Train on 214688 samples
Epoch 1/3
214688/214688 [==============================] - 10178s 47ms/sample - loss: 0.5175 - accuracy: 0.8252
Epoch 2/3
214688/214688 [==============================] - 10165s 47ms/sample - loss: 0.3903 - accuracy: 0.8684
Epoch 3/3
214688/214688 [==============================] - 10200s 48ms/sample - loss: 0.2637 - accuracy: 0.9110
<tensorflow.python.keras.callbacks.History at 0x7f59883c4668>
Challenges and Discussion
This project had several challenges including:
The dataset was fairly large, which made it quite interesting.
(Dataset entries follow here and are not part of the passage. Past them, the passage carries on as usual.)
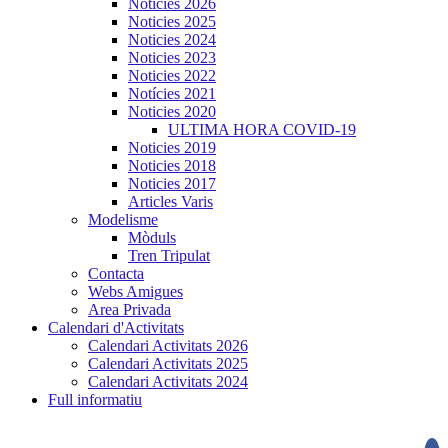
Noticies 2026
Noticies 2025
Noticies 2024
Noticies 2023
Noticies 2022
Notícies 2021
Noticies 2020
ULTIMA HORA COVID-19
Noticies 2019
Noticies 2018
Noticies 2017
Articles Varis
Modelisme
Mòduls
Tren Tripulat
Contacta
Webs Amigues
Area Privada
Calendari d'Activitats
Calendari Activitats 2026
Calendari Activitats 2025
Calendari Activitats 2024
Full informatiu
The dataset was imbalanced in terms of number of documents in different classes. Also, the length of documents varied from 1 to over 5000 words.
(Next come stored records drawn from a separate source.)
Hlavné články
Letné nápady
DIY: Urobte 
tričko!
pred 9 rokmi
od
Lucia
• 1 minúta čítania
The textual content needed plenty of cleaning
Since I did not have easy access to GPU resources, I wasn't able to get the result that I expected. That said, The best result among all the six models I trained belongs to BERT by 91% accuracy.
In conclusion, transformer BERT outperformed all other models (even though it wasn't completely finished!!!), but training time was significantly higher and needs GPU. Naive Bayes on the other hand, is exceptionally fast and gives reasonable results. SVM and logistic regression were in the middle, fast in training and high accuracy, respectively. Random forest and GBoosting methods were the slowest with less accuracy. Standard/traditonal methods need feature engineering to improve perforamnce, but transformer models are pretrained and can be used end to end.